Incidentally, two compressors 11a and 11b are connected to the conventional refrigeration system shown in FIG. 1 and the first evaporator (for high temperature) 15a described in (1) above, and one
A comparison of the case where two compressors 11c are connected is as follows.

However, the operating conditions for a refrigeration system using R502 are as follows: Condensing temperature: +45℃ Evaporation temperature of the first evaporator: -10℃ Evaporation temperature of the second evaporator: -40℃ Degree of superheating, supercooling degree: 5° Enthalpy of discharge gas: id (kcal/Kg) Enthalpy of suction gas: is (kcal/Kg) Enthalpy of liquid refrigerant before expansion valve: i (kcal/Kg)
Kg) Calculate the performance coefficient using the formula below and compare.

Coefficient of performance η=is-i/id-is In the refrigeration system shown in Figure 1, η1=131.35-111.54/143.35-
131.35=19.81/12.00=1.651 In the device of the present invention; In the system of compressors 11a and 11b connected to the first evaporator 15a, η21=134.83−111.54/141.53−
134.83=23.29/6.70=3.476 In the system of compressor 11c connected to second evaporator 15b, η22=131.35−111.54/143.35−
131.35 = 19.81/12.00 = 1.651 In other words, for the entire device of the present invention, η2 = 1/3 (η ₂₁ × 2 × η ₂₂ ) = 1/3 (3.476 × 2 + 1.651) = 2.868 For comparison, η2/η1=2.868/1.651=1.737 That is, the device of the present invention can be operated with approximately 1.7 times the efficiency as compared to the conventional device shown in FIG.

In the above embodiment, an example of 3 compressors and 2 evaporators was shown, but there is no limit to the number of compressors and evaporators as long as there are 2 or more each. A solenoid valve may be used.

In short, according to the present invention, in a refrigeration system in which a plurality of compressors and a plurality of evaporators are inserted into the same refrigerant circuit, the outlet sides of the plurality of evaporators are connected to the same number of connecting pipes as the plurality of compressors.
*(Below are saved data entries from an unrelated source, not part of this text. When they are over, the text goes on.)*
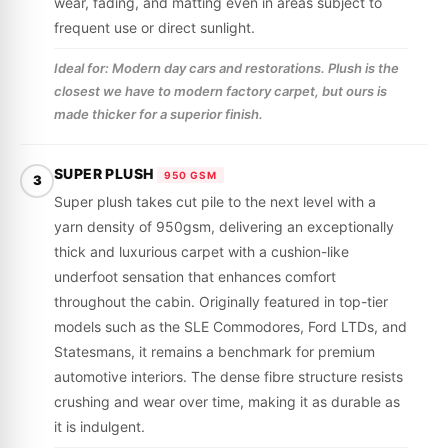
wear, fading, and matting even in areas subject to
frequent use or direct sunlight.
Ideal for: Modern day cars and restorations. Plush is the
closest we have to modern factory carpet, but ours is
made thicker for a superior finish.
SUPER PLUSH
950 GSM
3
Super plush takes cut pile to the next level with a
yarn density of 950gsm, delivering an exceptionally
thick and luxurious carpet with a cushion-like
underfoot sensation that enhances comfort
throughout the cabin. Originally featured in top-tier
models such as the SLE Commodores, Ford LTDs, and
Statesmans, it remains a benchmark for premium
automotive interiors. The dense fibre structure resists
crushing and wear over time, making it as durable as
it is indulgent.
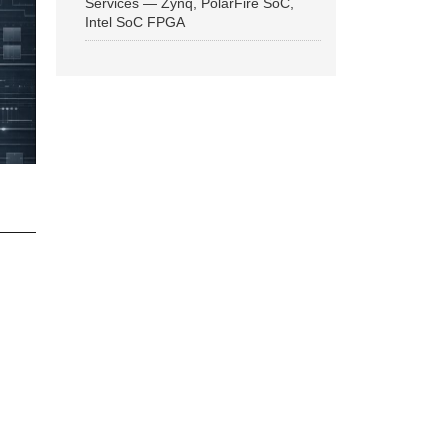
Services — Zynq, PolarFire SoC,
Intel SoC FPGA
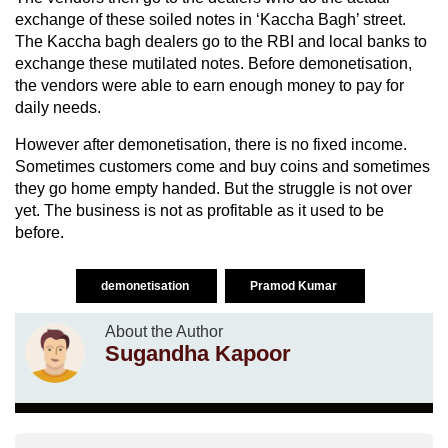
exchange of these soiled notes in ‘Kaccha Bagh’ street.
The Kaccha bagh dealers go to the RBI and local banks to
exchange these mutilated notes. Before demonetisation,
the vendors were able to earn enough money to pay for
daily needs.
However after demonetisation, there is no fixed income.
Sometimes customers come and buy coins and sometimes
they go home empty handed. But the struggle is not over
yet. The business is not as profitable as it used to be
before.
demonetisation
Pramod Kumar
About the Author
Sugandha Kapoor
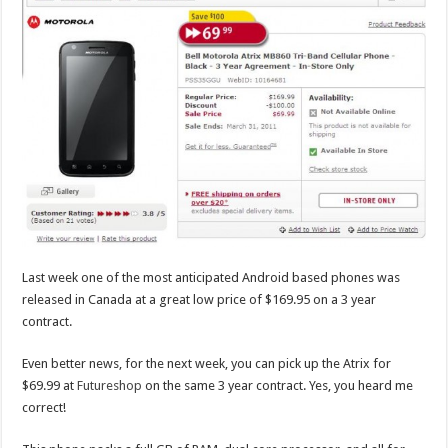
Last week one of the most anticipated Android based phones was
released in Canada at a great low price of $169.95 on a 3 year
contract.
Even better news, for the next week, you can pick up the Atrix for
$69.99 at
Futureshop
on the same 3 year contract. Yes, you heard me
correct!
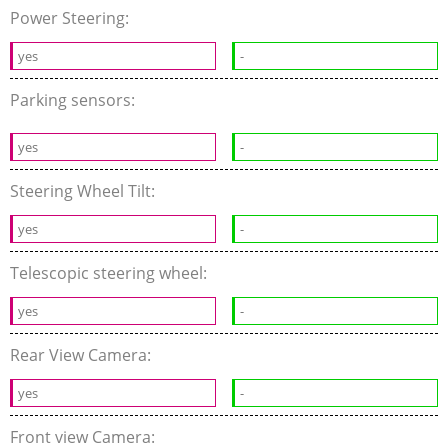
Power Steering:
yes
-
Parking sensors:
yes
-
Steering Wheel Tilt:
yes
-
Telescopic steering wheel:
yes
-
Rear View Camera:
yes
-
Front view Camera:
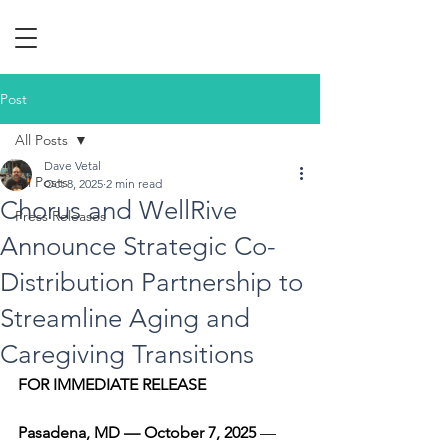
Post
All Posts
Dave Vetal
All Posts
Oct 8, 2025
2 min read
Chorus and WellRive
Press Releases
Announce Strategic Co-
Distribution Partnership to
Streamline Aging and
Caregiving Transitions
FOR IMMEDIATE RELEASE
Pasadena, MD — October 7, 2025
 —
The connection pipes are connected to the suction side of each compressor through three-way valves, and the compressor to be connected can be selected according to the load on the evaporator by switching the switching valve. The present invention is extremely useful industrially because it provides a highly efficient refrigeration system.

[Brief explanation of the drawing]

FIG. 1 is a system diagram showing a known refrigeration system, and FIG. 2 is a system diagram showing an embodiment of the present invention. 11a, 11b, 11c...compressor, 12...
Condenser, 13a, 13b...liquid line solenoid valve, 1
4a, 14b...Expansion valve, 15a...First evaporator (for high temperature), 15b...Second evaporator (for low temperature), 1
8a, 18b, 18c...3-way switching valve.

Claims (1)

[Scope of utility model registration request] In a refrigeration system in which a plurality of compressors and a plurality of evaporators having different evaporation temperatures are inserted into the same refrigerant circuit, the outlet sides of the plurality of evaporators are connected by the same number of connecting pipes as the plurality of compressors, and the Each communication pipe is connected to the suction side of each of the compressors via a three-way valve, and by switching each of the three-way valves, it is possible to select the compressor to be connected according to the load of each of the evaporators. refrigeration equipment.